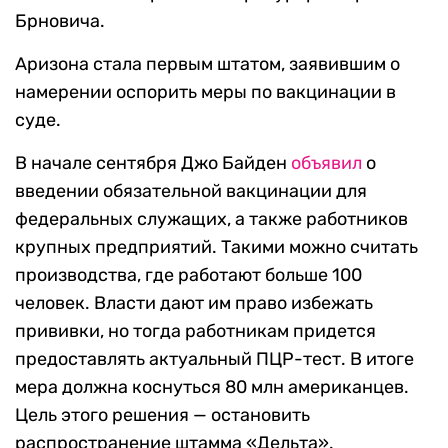
Брновича.
Аризона стала первым штатом, заявившим о
намерении оспорить меры по вакцинации в
суде.
В начале сентября Джо Байден
объявил
о
введении обязательной вакцинации для
федеральных служащих, а также работников
крупных предприятий. Такими можно считать
производства, где работают больше 100
человек. Власти дают им право избежать
прививки, но тогда работникам придется
предоставлять актуальный ПЦР-тест. В итоге
мера должна коснуться 80 млн американцев.
Цель этого решения — остановить
распространение штамма «Дельта».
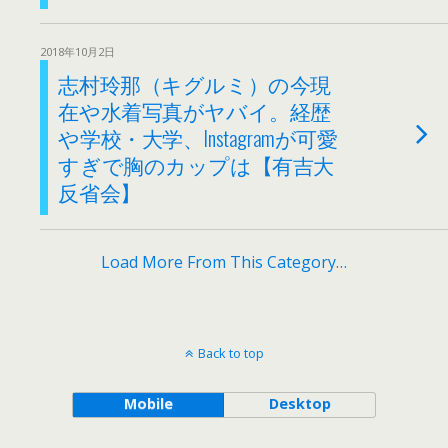
2018年10月2日
志村玲那（キグルミ）の今現
在や水着写真がヤバイ。経歴
や学校・大学、Instagramが可愛
すぎで胸のカップは【有吉大
反省会】
Load More From This Category…
Back to top
Mobile
Desktop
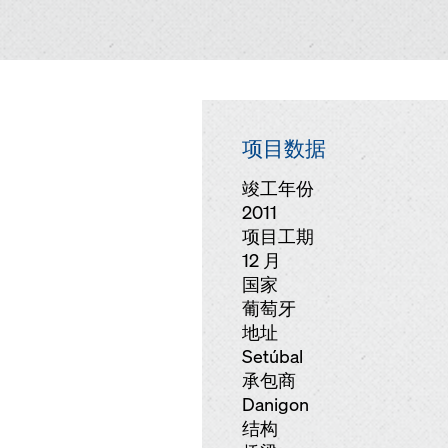
项目数据
竣工年份
2011
项目工期
12 月
国家
葡萄牙
地址
Setúbal
承包商
Danigon
结构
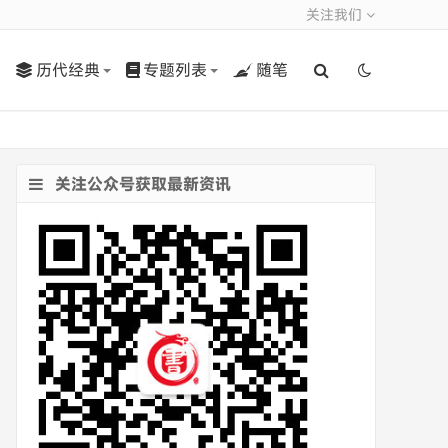
关注我们
历代经典
专题列表
随笔
关注公众号获取最新资讯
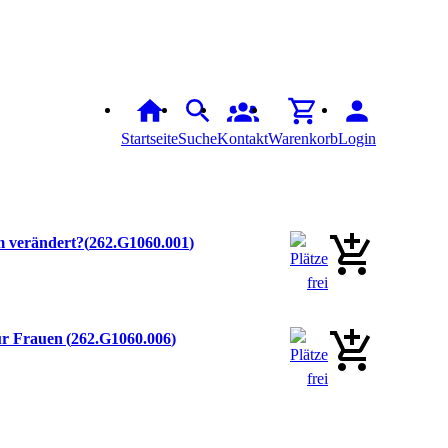
Startseite
Suche
Kontakt
Warenkorb
Login
m verändert?
262.G1060.001
für Frauen
262.G1060.006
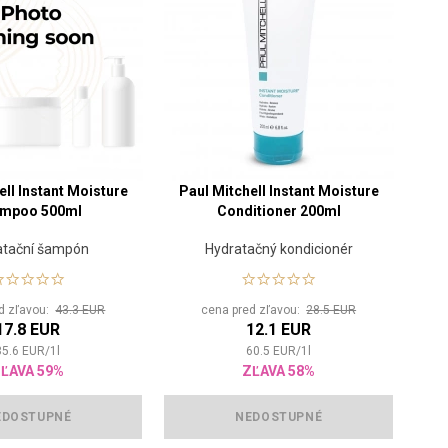
ell Instant Moisture
Paul Mitchell Instant Moisture
mpoo 500ml
Conditioner 200ml
atační šampón
Hydratačný kondicionér
d zľavou:
43.3 EUR
cena pred zľavou:
28.5 EUR
17.8 EUR
12.1 EUR
35.6
EUR
/
1
l
60.5
EUR
/
1
l
ĽAVA 59%
ZĽAVA 58%
EDOSTUPNÉ
NEDOSTUPNÉ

====================

Aim of the exercise:
Work through the data line by line and state how many lines have the string "Instant"; add nothing else.

Answer space:
2